Source records START
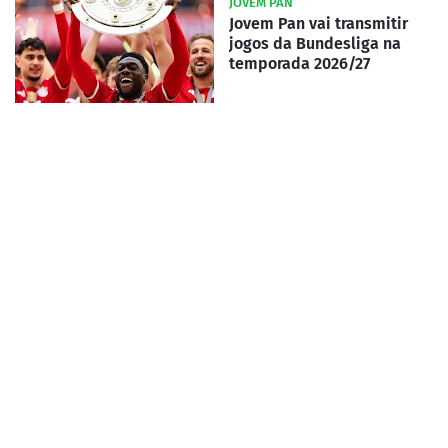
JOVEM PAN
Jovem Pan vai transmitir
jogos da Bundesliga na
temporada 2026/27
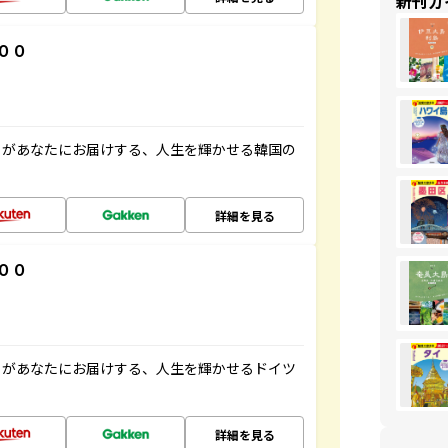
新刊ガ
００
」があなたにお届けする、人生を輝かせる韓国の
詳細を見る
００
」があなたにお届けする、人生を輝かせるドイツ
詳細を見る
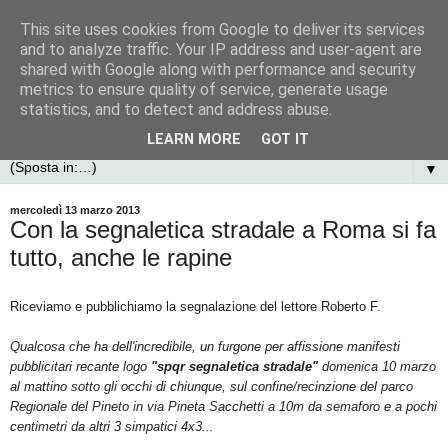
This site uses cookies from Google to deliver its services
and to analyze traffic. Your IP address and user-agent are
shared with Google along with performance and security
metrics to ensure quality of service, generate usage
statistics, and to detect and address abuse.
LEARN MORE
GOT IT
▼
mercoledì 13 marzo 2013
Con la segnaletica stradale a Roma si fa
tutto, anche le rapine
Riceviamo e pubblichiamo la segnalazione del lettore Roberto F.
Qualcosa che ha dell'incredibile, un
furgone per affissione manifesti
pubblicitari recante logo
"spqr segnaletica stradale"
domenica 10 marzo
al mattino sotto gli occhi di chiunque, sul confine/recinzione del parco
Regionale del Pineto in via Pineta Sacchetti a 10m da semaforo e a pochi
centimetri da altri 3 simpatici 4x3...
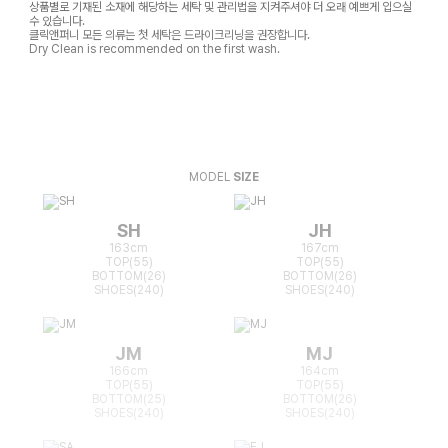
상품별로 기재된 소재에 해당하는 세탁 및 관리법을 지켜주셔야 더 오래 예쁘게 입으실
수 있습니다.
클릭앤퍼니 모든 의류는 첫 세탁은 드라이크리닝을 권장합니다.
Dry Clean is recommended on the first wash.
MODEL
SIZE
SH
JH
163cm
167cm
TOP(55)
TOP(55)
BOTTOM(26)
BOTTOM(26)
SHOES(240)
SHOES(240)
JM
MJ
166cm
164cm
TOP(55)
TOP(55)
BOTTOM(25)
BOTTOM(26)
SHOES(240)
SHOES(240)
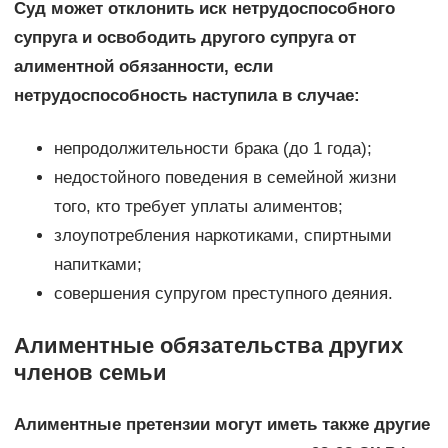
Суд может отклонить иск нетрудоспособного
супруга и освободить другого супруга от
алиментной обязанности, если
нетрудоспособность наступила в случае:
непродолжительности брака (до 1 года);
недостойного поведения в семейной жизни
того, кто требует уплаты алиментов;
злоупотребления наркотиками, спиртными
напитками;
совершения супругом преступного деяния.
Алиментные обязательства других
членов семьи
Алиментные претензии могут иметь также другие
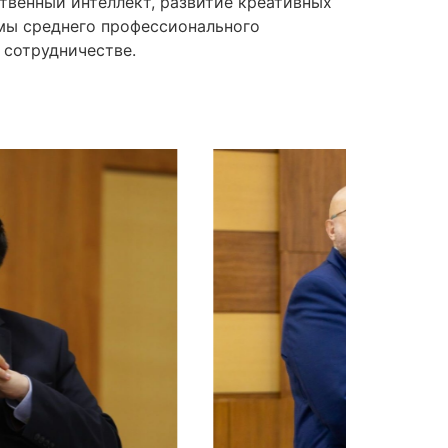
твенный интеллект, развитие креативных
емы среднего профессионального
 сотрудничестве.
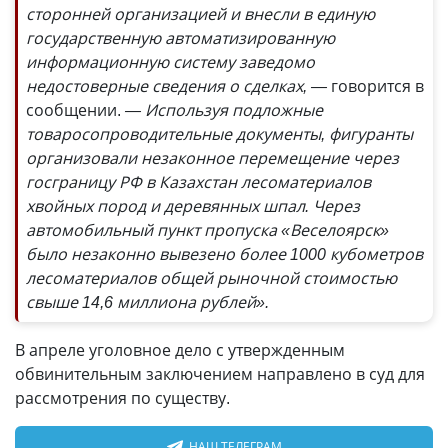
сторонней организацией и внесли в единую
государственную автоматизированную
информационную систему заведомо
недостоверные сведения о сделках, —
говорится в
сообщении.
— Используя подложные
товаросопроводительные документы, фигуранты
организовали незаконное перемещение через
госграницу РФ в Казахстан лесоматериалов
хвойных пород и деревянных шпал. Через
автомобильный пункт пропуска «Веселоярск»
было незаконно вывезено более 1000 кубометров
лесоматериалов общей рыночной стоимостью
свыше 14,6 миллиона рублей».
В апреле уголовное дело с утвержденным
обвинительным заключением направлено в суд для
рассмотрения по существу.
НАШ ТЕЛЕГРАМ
Source records END
Directions for this task: Go through the records line by line, and copy each line that holds the string "marzo".

Reply to the exercise:
mercoledì 13 marzo 2013
domenica 10 marzo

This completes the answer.